12

I am using RStan to sample from a large number of Gaussian Processes (GPs), i.e., using the function stan(). For every GP that I fit, another DLL gets loaded, as can be seen by running the R command

getLoadedDLLs()

The problem I'm running into is that, because I need to fit so many unique GPs, I'm exceeding the maximum number of DLLs that can be loaded, at which point I receive the following error:

Error in dyn.load(libLFile) : 
unable to load shared object '/var/folders/8x/n7pqd49j4ybfhrm999z3cwp81814xh/T//RtmpmXCRCy/file80d1219ef10d.so':
maximal number of DLLs reached...

As far as I can tell, this is set in Rdynload.c of the base R code, as follows:

#define MAX_NUM_DLLS 100

So, my question is, what can be done to fix this? Building R from source with a larger MAX_NUM_DLLS isn't an option, as my code will be run by collaborators who wouldn't be comfortable with that process. I've tried the naive approach of just unloading DLLs using dyn.unload() in the hopes that they'd just be reloaded when they're needed again. The unloading works fine, but when I try to use the fit again, R fairly unsurprisingly crashes with an error like:

*** caught segfault ***
address 0x121366da8, cause 'memory not mapped'

I've also tried detaching RStan in the hopes that the DLLs would be automatically unloaded, but they persist even after unloading the package (as expected, given the following in the help for detach: "detaching will not in general unload any dynamically loaded compiled code (DLLs)").

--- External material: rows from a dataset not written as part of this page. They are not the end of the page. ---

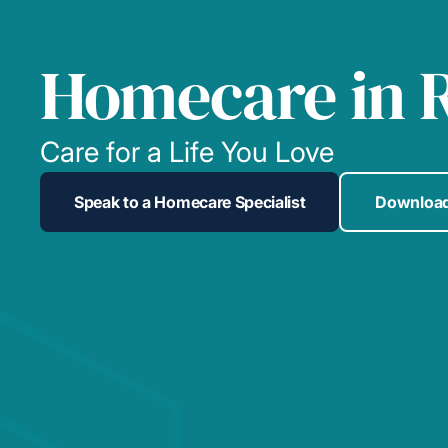
Homecare in 
Care for a Life You Love
Speak to a Homecare Specialist
Download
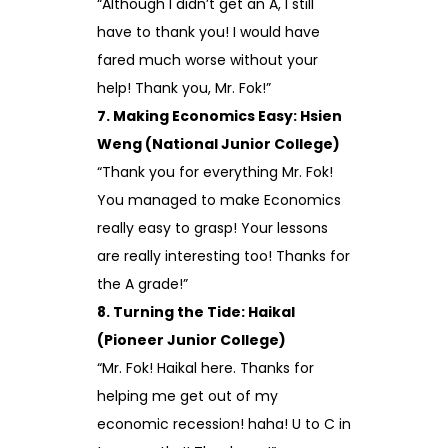
“Although I didn’t get an A, I still
have to thank you! I would have
fared much worse without your
help! Thank you, Mr. Fok!”
7. Making Economics Easy: Hsien
Weng (National Junior College)
“Thank you for everything Mr. Fok!
You managed to make Economics
really easy to grasp! Your lessons
are really interesting too! Thanks for
the A grade!”
8. Turning the Tide: Haikal
(Pioneer Junior College)
“Mr. Fok! Haikal here. Thanks for
helping me get out of my
economic recession! haha! U to C in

From this question, Can Rcpp package DLLs be unloaded without restarting R?, it seems that library.dynam.unload() might have some role in the solution, but I haven't had any success using it to unload the DLLs, and I suspect that after unloading the DLL I'd run into the same segfault as before.

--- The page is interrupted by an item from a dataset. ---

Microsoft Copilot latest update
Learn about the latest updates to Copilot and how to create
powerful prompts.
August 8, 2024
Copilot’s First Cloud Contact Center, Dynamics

EDIT: adding a minimal, fully-functional example:

The R code:

require(rstan)

x <- c(1,2)
N <- length(x)

fits <- list()
for(i in 1:100)
{
    fits[i] <- stan(file="gp-sim.stan", data=list(x=x,N=N), iter=1, chains=1)
}

This code requires that the following model definition be in the working directory in a file gp-sim.stan (this model is one of the examples included with Stan):

// Sample from Gaussian process
// Fixed covar function: eta_sq=1, rho_sq=1, sigma_sq=0.1

data {
  int<lower=1> N;
  real x[N];
}
transformed data {
   vector[N] mu;
   cov_matrix[N] Sigma;
   for (i in 1:N) 
     mu[i] <- 0;
   for (i in 1:N) 
     for (j in 1:N)
       Sigma[i,j] <- exp(-pow(x[i] - x[j],2)) + if_else(i==j, 0.1, 0.0);
 }
 parameters {
   vector[N] y;
 }
 model {
   y ~ multi_normal(mu,Sigma);
 }

Note: this code takes quite some time to run, as it is creating ~100 Stan models.

Community
  • 1
  • 1
Doug Jackson
  • 131
  • 2
  • 7
  • 1
    I am surprised that another DLL gets loaded for every process. I wonder if it would be easiest to prevent this from happening in the first place. Can you supply a minimal, but fully functional, example of code that captures your problem? – nograpes Jul 18 '14 at 19:28
  • 2
    That's a (R)Stan design issue and limitation. Rcpp just helps to create the dynamically loadable library; it has no view on whether it is advisable to load 100s of them. Eventually you will hit an OS limit (beyond the hardcoded R limit you identified) I suspect. – Dirk Eddelbuettel Jul 18 '14 at 21:46

2 Answers2

9

I can't speak for the issues regarding dlls, but you shouldn't need to compile the model each time. You can compile the model once and reuse it, which won't cause this problem and it will speed up your code.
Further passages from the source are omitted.